Patrick is a Haitian-American educator, poet, writer, social and literary critic, and translator. He’s authored several poetry collections in English and Haitian, poems that have been nominated for the Pushcart Prize and appeared in literary journals in America and beyond. He holds degrees from UMass-Boston, Harvard, Boston University, and Brandeis University, where he was the Shirle Dorothy Robbins Creative Writing Prize Fellow.

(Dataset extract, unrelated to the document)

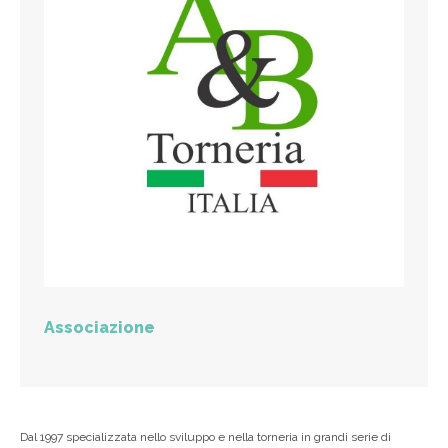
Associazione
Dal 1997 specializzata nello sviluppo e nella torneria in grandi serie di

Currently, he teaches Global, Transnational, and Postcolonial Literature at Simmons University, and recently served on Harvard’s History and Literature Tutorial Board. In addition to this new Arrowsmith title, his forthcoming works include Scorched Pearl of the Antilles (Palgrave Macmillan, 2026) and poetry collections from Central Square and Finishing Line presses. Indeed, “It is difficult/ to get the news from poems,” though far from impossible. We have to broaden our information streams to include the widest variety of voices and visions if we are to develop our own inner editors committed to seeking, if not some absolute truth, then its nearest incarnation. Patrick interrogates both his dreams and nightmares, trying to come to terms with how this world and its politics shaped his existence. It is a necessary undertaking because, without such “news”––as Dr. Williams rightly concluded––“men die miserably every day/ for lack/ of what is found there.”